Records from a data source

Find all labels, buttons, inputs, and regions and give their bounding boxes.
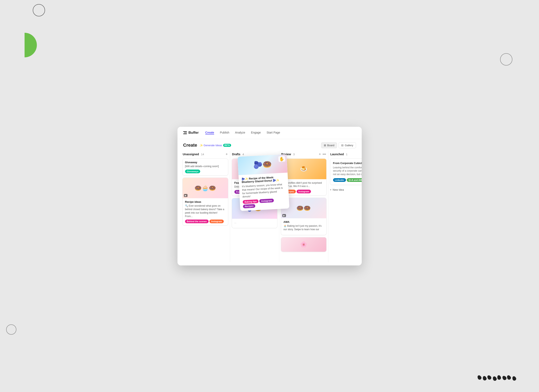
ama-video-icon: ▶ (282, 214, 286, 217)
column-unassigned-title: Unassigned (183, 153, 199, 156)
logo-icon (183, 131, 187, 134)
column-review-header: Review 3 + ••• (281, 152, 327, 156)
review-menu-button[interactable]: ••• (323, 152, 326, 156)
card-giveaway-tags: Giveaways (185, 169, 226, 173)
app-window: Buffer Create Publish Analyze Engage Sta… (178, 127, 362, 266)
page-header: Create ✨ Generate Ideas Beta ⊞ Board ⊟ G… (178, 139, 362, 151)
card-corporate: From Corporate Cubicles to Leaving behin… (330, 159, 362, 185)
page-title: Create (183, 143, 197, 148)
tag-qna: Q+A and AMA (347, 178, 362, 182)
card-corporate-text: Leaving behind the comfort and security … (333, 166, 362, 176)
card-review1-image: 🍮 (281, 159, 326, 179)
drag-handle-icon[interactable]: ✋ (278, 156, 285, 162)
popup-title: 🫐✨ Recipe of the Week: Blueberry Glazed … (241, 175, 285, 184)
card-giveaway: Giveaway [Will add details–coming soon!]… (182, 159, 228, 176)
nav-create[interactable]: Create (205, 131, 214, 135)
decorative-circle-top (33, 4, 45, 16)
tag-linkedin: Linkedin (333, 178, 346, 182)
unassigned-add-button[interactable]: + (226, 152, 228, 156)
review-add-button[interactable]: + (319, 152, 321, 156)
column-drafts-title: Drafts (232, 153, 240, 156)
generate-ideas-label: ✨ Generate Ideas (200, 144, 222, 147)
card-review3-image: 🌸 (281, 237, 326, 252)
column-unassigned-actions: + (226, 152, 228, 156)
popup-text: It's blueberry season, you know what tha… (242, 183, 286, 198)
card-draft2-text: ... (234, 221, 275, 224)
column-unassigned-header: Unassigned 14 + (182, 152, 228, 156)
column-unassigned-title-group: Unassigned 14 (183, 152, 204, 156)
card-recipe-image: 🍩🧁🍩 ▶ (183, 178, 228, 198)
card-review1-tags: Recipes Instagram (284, 190, 324, 193)
board-view-button[interactable]: ⊞ Board (321, 142, 337, 148)
decorative-circle-right (500, 53, 512, 66)
new-idea-plus: + (330, 188, 332, 191)
page-header-left: Create ✨ Generate Ideas Beta (183, 143, 231, 148)
decorative-dots (478, 375, 523, 380)
card-recipe-text: 🔍 Ever wondered what goes on behind clos… (185, 204, 226, 218)
column-drafts-count: 4 (242, 153, 244, 156)
video-icon: ▶ (184, 194, 188, 197)
column-review-actions: + ••• (319, 152, 326, 156)
decorative-circle-left (6, 324, 16, 335)
card-corporate-tags: Linkedin Q+A and AMA (333, 178, 362, 182)
nav-links: Create Publish Analyze Engage Start Page (205, 131, 356, 135)
card-review1-text: t of profiles didn't post his surprised … (284, 181, 324, 188)
card-recipe-ideas: 🍩🧁🍩 ▶ Recipe ideas 🔍 Ever wondered what … (182, 178, 228, 226)
tag-giveaways: Giveaways (185, 169, 200, 173)
popup-body: 🫐✨ Recipe of the Week: Blueberry Glazed … (238, 172, 289, 211)
card-ama-title: AMA (284, 220, 324, 223)
decorative-green-blob (12, 33, 37, 57)
board-label: Board (327, 144, 334, 147)
logo[interactable]: Buffer (183, 131, 199, 135)
column-launched-title: Launched (330, 153, 344, 156)
card-recipe-tags: Behind the scenes Instagram (185, 220, 226, 223)
tag-instagram-review: Instagram (297, 190, 311, 193)
nav-start-page[interactable]: Start Page (267, 131, 280, 135)
column-drafts-title-group: Drafts 4 (232, 152, 244, 156)
column-launched-header: Launched 1 ••• (330, 152, 362, 156)
card-giveaway-title: Giveaway (185, 161, 226, 164)
tag-behind-scenes: Behind the scenes (185, 220, 209, 223)
new-idea-label: New Idea (333, 188, 344, 191)
view-toggle: ⊞ Board ⊟ Gallery (321, 142, 356, 148)
generate-ideas-button[interactable]: ✨ Generate Ideas Beta (200, 144, 231, 147)
card-corporate-title: From Corporate Cubicles to (333, 162, 362, 165)
nav-analyze[interactable]: Analyze (235, 131, 245, 135)
column-launched-count: 1 (346, 153, 347, 156)
card-review-3: 🌸 (281, 237, 327, 252)
tag-instagram-recipe: Instagram (209, 220, 224, 223)
card-ama-body: AMA 🧁 Baking isn't just my passion, it's… (281, 218, 326, 235)
gallery-label: Gallery (345, 144, 353, 147)
popup-card-overlay: 🫐🍩 ✋ 🫐✨ Recipe of the Week: Blueberry Gl… (237, 154, 289, 211)
logo-text: Buffer (188, 131, 199, 135)
column-launched-title-group: Launched 1 (330, 152, 348, 156)
card-draft2-body: ... (232, 219, 277, 228)
popup-tag-instagram: Instagram (259, 198, 274, 203)
gallery-icon: ⊟ (341, 144, 343, 147)
nav-engage[interactable]: Engage (251, 131, 261, 135)
popup-card: 🫐🍩 ✋ 🫐✨ Recipe of the Week: Blueberry Gl… (237, 154, 289, 211)
popup-tags: Baking tips Instagram Recipes (243, 198, 286, 208)
popup-tag-baking: Baking tips (243, 199, 259, 204)
board-icon: ⊞ (324, 144, 326, 147)
card-giveaway-text: [Will add details–coming soon!] (185, 165, 226, 168)
column-launched: Launched 1 ••• From Corporate Cubicles t… (328, 151, 362, 262)
card-recipe-body: Recipe ideas 🔍 Ever wondered what goes o… (183, 198, 228, 225)
popup-tag-recipes: Recipes (243, 204, 255, 208)
column-review-count: 3 (293, 153, 295, 156)
gallery-view-button[interactable]: ⊟ Gallery (339, 142, 356, 148)
navbar: Buffer Create Publish Analyze Engage Sta… (178, 127, 362, 139)
new-idea-button[interactable]: + New Idea (330, 187, 344, 193)
nav-publish[interactable]: Publish (220, 131, 229, 135)
card-ama-text: 🧁 Baking isn't just my passion, it's our… (284, 224, 324, 231)
column-unassigned: Unassigned 14 + Giveaway [Will add detai… (181, 151, 230, 262)
card-recipe-title: Recipe ideas (185, 200, 226, 203)
beta-badge: Beta (223, 144, 231, 147)
column-unassigned-count: 14 (201, 153, 204, 156)
card-giveaway-body: Giveaway [Will add details–coming soon!]… (183, 159, 228, 175)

## TO DO
Without the pictures, return all the entries above exactly as they stand.

## RESULT OF THIS EXERCISE
Find all labels, buttons, inputs, and regions and give their bounding boxes.
ama-video-icon: ▶ (282, 214, 286, 217)
column-unassigned-title: Unassigned (183, 153, 199, 156)
logo-icon (183, 131, 187, 134)
column-review-header: Review 3 + ••• (281, 152, 327, 156)
review-menu-button[interactable]: ••• (323, 152, 326, 156)
card-giveaway-tags: Giveaways (185, 169, 226, 173)
app-window: Buffer Create Publish Analyze Engage Sta… (178, 127, 362, 266)
page-header: Create ✨ Generate Ideas Beta ⊞ Board ⊟ G… (178, 139, 362, 151)
card-corporate: From Corporate Cubicles to Leaving behin… (330, 159, 362, 185)
page-title: Create (183, 143, 197, 148)
tag-qna: Q+A and AMA (347, 178, 362, 182)
card-corporate-text: Leaving behind the comfort and security … (333, 166, 362, 176)
card-review1-image: 🍮 (281, 159, 326, 179)
drag-handle-icon[interactable]: ✋ (278, 156, 285, 162)
popup-title: 🫐✨ Recipe of the Week: Blueberry Glazed … (241, 175, 285, 184)
card-giveaway: Giveaway [Will add details–coming soon!]… (182, 159, 228, 176)
nav-create[interactable]: Create (205, 131, 214, 135)
decorative-circle-top (33, 4, 45, 16)
tag-linkedin: Linkedin (333, 178, 346, 182)
unassigned-add-button[interactable]: + (226, 152, 228, 156)
review-add-button[interactable]: + (319, 152, 321, 156)
column-drafts-title: Drafts (232, 153, 240, 156)
generate-ideas-label: ✨ Generate Ideas (200, 144, 222, 147)
card-review3-image: 🌸 (281, 237, 326, 252)
column-unassigned-actions: + (226, 152, 228, 156)
popup-text: It's blueberry season, you know what tha… (242, 183, 286, 198)
card-draft2-text: ... (234, 221, 275, 224)
column-unassigned-header: Unassigned 14 + (182, 152, 228, 156)
column-unassigned-title-group: Unassigned 14 (183, 152, 204, 156)
card-recipe-image: 🍩🧁🍩 ▶ (183, 178, 228, 198)
card-review1-tags: Recipes Instagram (284, 190, 324, 193)
board-view-button[interactable]: ⊞ Board (321, 142, 337, 148)
decorative-circle-right (500, 53, 512, 66)
new-idea-plus: + (330, 188, 332, 191)
page-header-left: Create ✨ Generate Ideas Beta (183, 143, 231, 148)
decorative-dots (478, 375, 523, 380)
card-recipe-text: 🔍 Ever wondered what goes on behind clos… (185, 204, 226, 218)
column-drafts-count: 4 (242, 153, 244, 156)
video-icon: ▶ (184, 194, 188, 197)
column-review-actions: + ••• (319, 152, 326, 156)
decorative-circle-left (6, 324, 16, 335)
card-corporate-tags: Linkedin Q+A and AMA (333, 178, 362, 182)
nav-links: Create Publish Analyze Engage Start Page (205, 131, 356, 135)
card-review1-text: t of profiles didn't post his surprised … (284, 181, 324, 188)
card-recipe-ideas: 🍩🧁🍩 ▶ Recipe ideas 🔍 Ever wondered what … (182, 178, 228, 226)
tag-giveaways: Giveaways (185, 169, 200, 173)
popup-body: 🫐✨ Recipe of the Week: Blueberry Glazed … (238, 172, 289, 211)
card-ama-title: AMA (284, 220, 324, 223)
decorative-green-blob (12, 33, 37, 57)
board-label: Board (327, 144, 334, 147)
logo[interactable]: Buffer (183, 131, 199, 135)
column-launched-title: Launched (330, 153, 344, 156)
card-recipe-tags: Behind the scenes Instagram (185, 220, 226, 223)
tag-instagram-review: Instagram (297, 190, 311, 193)
nav-start-page[interactable]: Start Page (267, 131, 280, 135)
column-drafts-title-group: Drafts 4 (232, 152, 244, 156)
column-launched-header: Launched 1 ••• (330, 152, 362, 156)
card-giveaway-title: Giveaway (185, 161, 226, 164)
tag-behind-scenes: Behind the scenes (185, 220, 209, 223)
new-idea-label: New Idea (333, 188, 344, 191)
view-toggle: ⊞ Board ⊟ Gallery (321, 142, 356, 148)
generate-ideas-button[interactable]: ✨ Generate Ideas Beta (200, 144, 231, 147)
card-corporate-title: From Corporate Cubicles to (333, 162, 362, 165)
nav-analyze[interactable]: Analyze (235, 131, 245, 135)
column-launched-count: 1 (346, 153, 347, 156)
card-review-3: 🌸 (281, 237, 327, 252)
tag-instagram-recipe: Instagram (209, 220, 224, 223)
card-ama-body: AMA 🧁 Baking isn't just my passion, it's… (281, 218, 326, 235)
gallery-label: Gallery (345, 144, 353, 147)
popup-card-overlay: 🫐🍩 ✋ 🫐✨ Recipe of the Week: Blueberry Gl… (237, 154, 289, 211)
logo-text: Buffer (188, 131, 199, 135)
column-launched-title-group: Launched 1 (330, 152, 348, 156)
card-draft2-body: ... (232, 219, 277, 228)
popup-tag-instagram: Instagram (259, 198, 274, 203)
gallery-icon: ⊟ (341, 144, 343, 147)
nav-engage[interactable]: Engage (251, 131, 261, 135)
popup-card: 🫐🍩 ✋ 🫐✨ Recipe of the Week: Blueberry Gl… (237, 154, 289, 211)
popup-tags: Baking tips Instagram Recipes (243, 198, 286, 208)
popup-tag-baking: Baking tips (243, 199, 259, 204)
board-icon: ⊞ (324, 144, 326, 147)
card-giveaway-text: [Will add details–coming soon!] (185, 165, 226, 168)
column-launched: Launched 1 ••• From Corporate Cubicles t… (328, 151, 362, 262)
card-recipe-body: Recipe ideas 🔍 Ever wondered what goes o… (183, 198, 228, 225)
popup-tag-recipes: Recipes (243, 204, 255, 208)
column-review-count: 3 (293, 153, 295, 156)
gallery-view-button[interactable]: ⊟ Gallery (339, 142, 356, 148)
navbar: Buffer Create Publish Analyze Engage Sta… (178, 127, 362, 139)
new-idea-button[interactable]: + New Idea (330, 187, 344, 193)
nav-publish[interactable]: Publish (220, 131, 229, 135)
card-ama-text: 🧁 Baking isn't just my passion, it's our… (284, 224, 324, 231)
column-unassigned: Unassigned 14 + Giveaway [Will add detai… (181, 151, 230, 262)
card-recipe-title: Recipe ideas (185, 200, 226, 203)
beta-badge: Beta (223, 144, 231, 147)
column-unassigned-count: 14 (201, 153, 204, 156)
card-giveaway-body: Giveaway [Will add details–coming soon!]… (183, 159, 228, 175)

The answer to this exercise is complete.